Bei einem Umspannwerk in der Nähe von Bergheim bei Köln hatten am Abend des 2. September Anwohner plötzlich Blitze und Explosionen gehört. Am Morgen hatte sich der missglückte Anschlag mit Pyrotechnik auf ein Umspannwerk am Kohlekraftwerk Jänschwalde in Brandenburg ereignet. Erst hieß es noch, eine Service-Drohne des Stromanbieters könnte mit Stromleitungen zusammengestoßen sein, dann wurde plötzlich von Drohnenschwärmen gesprochen und schließlich verkündet, eine Abschussvorrichtung sei gefunden worden. NRW-Innenminister Reul sprang an: "Das war Absicht". Nun wird wegen eines verfassungsfeindlichen Anschlags ermittelt. Zu einem Blackout kam es jedoch nicht, ebensowenig wie in Brandenburg.

Beispiel München

In der Nacht zum Donnerstag hatten weiterhin Unbekannte mehrere Brandsätze auf eine Baustelle vor der Zentrale von Rohde & Schwarz geworfen.
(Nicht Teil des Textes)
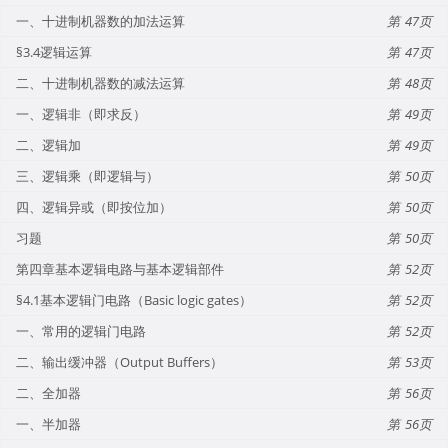
一、十进制机器数的加法运算
47
§3.4逻辑运算
47
二、十进制机器数的减法运算
48
一、逻辑非（即求反）
49
二、逻辑加
49
三、逻辑乘（即逻辑与）
50
四、逻辑异或（即按位加）
50
习题
50
第四章基本逻辑电路与基本逻辑部件
52
§4.1基本逻辑门电路（Basic logic gates）
52
一、常用的逻辑门电路
52
二、输出缓冲器（Output Buffers）
53
二、全加器
56
一、半加器
56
Der Sitz des Drohnenherstellers Helsing liegt nahebei. Ein Feuer konnte schnell gelöscht werden, ein weiterer Brandsatz wurde entschärft. Verletzt wurde niemand. Keines der Unternehmen war tatsächlich betroffen – nicht einmal ihr Betriebsgelände. Insofern sind BILD-Schlagzeilen wie „Rüstungsfirma in München angegriffen“ zumindest etwas… übereifrig, um nicht zu sagen, offen falsch und irreführend.

 

Dann wurden zwei Bulgaren festgenommen. Die Augsburger Allgemeine schreibt: "Im Zuge der eingeleiteten Fahndung nahmen die Polizeibeamten an einer nahegelegenen Tankstelle am Innsbrucker Ring zwei Tatverdächtige fest: eine 28-Jährige und einen 38-Jährigen. Beide sind bulgarische Staatsbürger. Wie sie mit dem Fall in Verbindung stehen, ist nun Gegenstand der Ermittlungen. Auch das Motiv der Tatverdächtigen ist derzeit unklar." Wenn man das jetzt mal so hinnimmt, dann ist die offensichtlichste Frage: Warum wurden sie denn überhaupt verhaftet, wenn weder ein Zusammenhang mit der Tat, noch ein Motiv klar sind? Die BILD berichtete später, ein 33-Jähriger Ukrainer habe das Gelände bereits im Juni ausgespäht.

 

Wie das auf die russische Regierung hindeutet? Russland wurde, soweit nachvollziehbar, nicht von den ermittelnden Behörden, sondern dem "ARD-Terrorismus-Experten" Michael Götschenberg im Gespräch mit BR24 zuerst in's Spiel gebracht: „Nach meinen Informationen gibt es aber starke Hinweise darauf, dass man es einmal mehr mit sogenannten Wegwerfagenten zu tun haben könnte, die möglicherweise im Auftrag eines russischen Geheimdienstes, diesen Brandanschlag verübt haben.“ Er nannte diese "starken Hinweise" mit "könnte" und "möglicherweise" übrigens "nur eine Arbeitsthese".

 

Das reicht aber für die Sicherheitsbehörden, um mehr zu fordern – mehr Geld, mehr Befugnisse, mehr "Beinfreiheit" – und weniger Kontrolle.